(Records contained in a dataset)
--- START ---
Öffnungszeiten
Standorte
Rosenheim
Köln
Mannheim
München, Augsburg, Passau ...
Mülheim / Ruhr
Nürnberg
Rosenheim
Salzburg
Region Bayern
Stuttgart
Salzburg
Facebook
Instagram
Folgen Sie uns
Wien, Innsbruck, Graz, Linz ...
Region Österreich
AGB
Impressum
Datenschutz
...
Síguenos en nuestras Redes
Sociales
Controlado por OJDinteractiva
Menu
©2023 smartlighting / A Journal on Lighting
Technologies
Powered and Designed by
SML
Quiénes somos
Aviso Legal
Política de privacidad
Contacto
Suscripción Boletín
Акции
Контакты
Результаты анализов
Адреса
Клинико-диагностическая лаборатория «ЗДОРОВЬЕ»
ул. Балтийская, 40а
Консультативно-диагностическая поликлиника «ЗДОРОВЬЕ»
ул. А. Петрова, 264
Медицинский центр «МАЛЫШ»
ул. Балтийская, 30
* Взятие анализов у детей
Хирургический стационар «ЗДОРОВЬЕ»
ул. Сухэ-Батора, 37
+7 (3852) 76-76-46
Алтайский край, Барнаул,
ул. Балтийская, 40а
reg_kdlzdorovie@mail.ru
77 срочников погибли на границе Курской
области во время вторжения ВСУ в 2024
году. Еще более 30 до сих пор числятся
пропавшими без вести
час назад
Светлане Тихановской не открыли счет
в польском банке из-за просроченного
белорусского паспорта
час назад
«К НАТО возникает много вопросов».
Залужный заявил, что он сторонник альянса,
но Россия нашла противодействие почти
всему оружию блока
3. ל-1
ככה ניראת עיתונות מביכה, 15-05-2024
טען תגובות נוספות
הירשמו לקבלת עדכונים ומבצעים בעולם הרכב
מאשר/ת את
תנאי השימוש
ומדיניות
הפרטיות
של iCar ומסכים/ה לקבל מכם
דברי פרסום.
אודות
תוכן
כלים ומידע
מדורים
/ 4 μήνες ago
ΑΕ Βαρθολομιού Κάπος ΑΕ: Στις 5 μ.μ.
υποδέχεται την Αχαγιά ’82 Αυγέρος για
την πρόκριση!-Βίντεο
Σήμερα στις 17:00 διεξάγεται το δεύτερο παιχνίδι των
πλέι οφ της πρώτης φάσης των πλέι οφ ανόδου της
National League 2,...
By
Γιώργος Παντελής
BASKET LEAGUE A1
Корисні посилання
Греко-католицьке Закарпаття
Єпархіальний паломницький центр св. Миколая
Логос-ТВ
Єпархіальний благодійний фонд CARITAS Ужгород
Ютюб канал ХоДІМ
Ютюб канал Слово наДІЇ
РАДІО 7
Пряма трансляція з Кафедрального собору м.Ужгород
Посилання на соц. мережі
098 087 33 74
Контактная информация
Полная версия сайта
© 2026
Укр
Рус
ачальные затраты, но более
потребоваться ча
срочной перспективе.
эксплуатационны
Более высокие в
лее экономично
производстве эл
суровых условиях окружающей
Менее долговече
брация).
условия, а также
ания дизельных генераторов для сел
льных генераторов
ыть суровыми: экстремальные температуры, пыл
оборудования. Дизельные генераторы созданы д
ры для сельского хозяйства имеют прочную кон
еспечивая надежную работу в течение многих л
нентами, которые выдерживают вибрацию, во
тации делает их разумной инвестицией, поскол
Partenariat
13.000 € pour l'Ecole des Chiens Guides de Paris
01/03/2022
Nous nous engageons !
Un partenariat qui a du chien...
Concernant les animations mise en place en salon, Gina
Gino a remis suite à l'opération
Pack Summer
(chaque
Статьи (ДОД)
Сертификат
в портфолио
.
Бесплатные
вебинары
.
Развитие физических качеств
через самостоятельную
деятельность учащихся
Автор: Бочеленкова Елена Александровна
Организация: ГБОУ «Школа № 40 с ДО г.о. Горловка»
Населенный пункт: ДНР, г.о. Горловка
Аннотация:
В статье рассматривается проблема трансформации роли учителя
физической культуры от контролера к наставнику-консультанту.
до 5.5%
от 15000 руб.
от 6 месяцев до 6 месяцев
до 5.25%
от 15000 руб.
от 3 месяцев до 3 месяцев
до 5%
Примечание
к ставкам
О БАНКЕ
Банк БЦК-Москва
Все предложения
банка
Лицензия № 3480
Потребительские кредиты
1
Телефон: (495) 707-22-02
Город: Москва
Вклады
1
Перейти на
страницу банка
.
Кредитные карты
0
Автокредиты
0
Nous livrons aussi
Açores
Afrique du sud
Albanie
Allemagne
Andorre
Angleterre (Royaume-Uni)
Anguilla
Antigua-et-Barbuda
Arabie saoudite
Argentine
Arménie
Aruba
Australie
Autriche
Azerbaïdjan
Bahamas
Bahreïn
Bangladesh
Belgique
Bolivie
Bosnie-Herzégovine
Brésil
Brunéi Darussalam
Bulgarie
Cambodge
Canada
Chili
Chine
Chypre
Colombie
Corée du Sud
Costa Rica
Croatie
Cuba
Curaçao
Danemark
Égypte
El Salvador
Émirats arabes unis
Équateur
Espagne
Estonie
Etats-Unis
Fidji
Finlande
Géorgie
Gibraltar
--- END ---
• _Required work_: Give each line of the records above again, unchanged.

• _Your response_:
Öffnungszeiten
Standorte
Rosenheim
Köln
Mannheim
München, Augsburg, Passau ...
Mülheim / Ruhr
Nürnberg
Rosenheim
Salzburg
Region Bayern
Stuttgart
Salzburg
Facebook
Instagram
Folgen Sie uns
Wien, Innsbruck, Graz, Linz ...
Region Österreich
AGB
Impressum
Datenschutz
...
Síguenos en nuestras Redes
Sociales
Controlado por OJDinteractiva
Menu
©2023 smartlighting / A Journal on Lighting
Technologies
Powered and Designed by
SML
Quiénes somos
Aviso Legal
Política de privacidad
Contacto
Suscripción Boletín
Акции
Контакты
Результаты анализов
Адреса
Клинико-диагностическая лаборатория «ЗДОРОВЬЕ»
ул. Балтийская, 40а
Консультативно-диагностическая поликлиника «ЗДОРОВЬЕ»
ул. А. Петрова, 264
Медицинский центр «МАЛЫШ»
ул. Балтийская, 30
* Взятие анализов у детей
Хирургический стационар «ЗДОРОВЬЕ»
ул. Сухэ-Батора, 37
+7 (3852) 76-76-46
Алтайский край, Барнаул,
ул. Балтийская, 40а
reg_kdlzdorovie@mail.ru
77 срочников погибли на границе Курской
области во время вторжения ВСУ в 2024
году. Еще более 30 до сих пор числятся
пропавшими без вести
час назад
Светлане Тихановской не открыли счет
в польском банке из-за просроченного
белорусского паспорта
час назад
«К НАТО возникает много вопросов».
Залужный заявил, что он сторонник альянса,
но Россия нашла противодействие почти
всему оружию блока
3. ל-1
ככה ניראת עיתונות מביכה, 15-05-2024
טען תגובות נוספות
הירשמו לקבלת עדכונים ומבצעים בעולם הרכב
מאשר/ת את
תנאי השימוש
ומדיניות
הפרטיות
של iCar ומסכים/ה לקבל מכם
דברי פרסום.
אודות
תוכן
כלים ומידע
מדורים
/ 4 μήνες ago
ΑΕ Βαρθολομιού Κάπος ΑΕ: Στις 5 μ.μ.
υποδέχεται την Αχαγιά ’82 Αυγέρος για
την πρόκριση!-Βίντεο
Σήμερα στις 17:00 διεξάγεται το δεύτερο παιχνίδι των
πλέι οφ της πρώτης φάσης των πλέι οφ ανόδου της
National League 2,...
By
Γιώργος Παντελής
BASKET LEAGUE A1
Корисні посилання
Греко-католицьке Закарпаття
Єпархіальний паломницький центр св. Миколая
Логос-ТВ
Єпархіальний благодійний фонд CARITAS Ужгород
Ютюб канал ХоДІМ
Ютюб канал Слово наДІЇ
РАДІО 7
Пряма трансляція з Кафедрального собору м.Ужгород
Посилання на соц. мережі
098 087 33 74
Контактная информация
Полная версия сайта
© 2026
Укр
Рус
ачальные затраты, но более
потребоваться ча
срочной перспективе.
эксплуатационны
Более высокие в
лее экономично
производстве эл
суровых условиях окружающей
Менее долговече
брация).
условия, а также
ания дизельных генераторов для сел
льных генераторов
ыть суровыми: экстремальные температуры, пыл
оборудования. Дизельные генераторы созданы д
ры для сельского хозяйства имеют прочную кон
еспечивая надежную работу в течение многих л
нентами, которые выдерживают вибрацию, во
тации делает их разумной инвестицией, поскол
Partenariat
13.000 € pour l'Ecole des Chiens Guides de Paris
01/03/2022
Nous nous engageons !
Un partenariat qui a du chien...
Concernant les animations mise en place en salon, Gina
Gino a remis suite à l'opération
Pack Summer
(chaque
Статьи (ДОД)
Сертификат
в портфолио
.
Бесплатные
вебинары
.
Развитие физических качеств
через самостоятельную
деятельность учащихся
Автор: Бочеленкова Елена Александровна
Организация: ГБОУ «Школа № 40 с ДО г.о. Горловка»
Населенный пункт: ДНР, г.о. Горловка
Аннотация:
В статье рассматривается проблема трансформации роли учителя
физической культуры от контролера к наставнику-консультанту.
до 5.5%
от 15000 руб.
от 6 месяцев до 6 месяцев
до 5.25%
от 15000 руб.
от 3 месяцев до 3 месяцев
до 5%
Примечание
к ставкам
О БАНКЕ
Банк БЦК-Москва
Все предложения
банка
Лицензия № 3480
Потребительские кредиты
1
Телефон: (495) 707-22-02
Город: Москва
Вклады
1
Перейти на
страницу банка
.
Кредитные карты
0
Автокредиты
0
Nous livrons aussi
Açores
Afrique du sud
Albanie
Allemagne
Andorre
Angleterre (Royaume-Uni)
Anguilla
Antigua-et-Barbuda
Arabie saoudite
Argentine
Arménie
Aruba
Australie
Autriche
Azerbaïdjan
Bahamas
Bahreïn
Bangladesh
Belgique
Bolivie
Bosnie-Herzégovine
Brésil
Brunéi Darussalam
Bulgarie
Cambodge
Canada
Chili
Chine
Chypre
Colombie
Corée du Sud
Costa Rica
Croatie
Cuba
Curaçao
Danemark
Égypte
El Salvador
Émirats arabes unis
Équateur
Espagne
Estonie
Etats-Unis
Fidji
Finlande
Géorgie
Gibraltar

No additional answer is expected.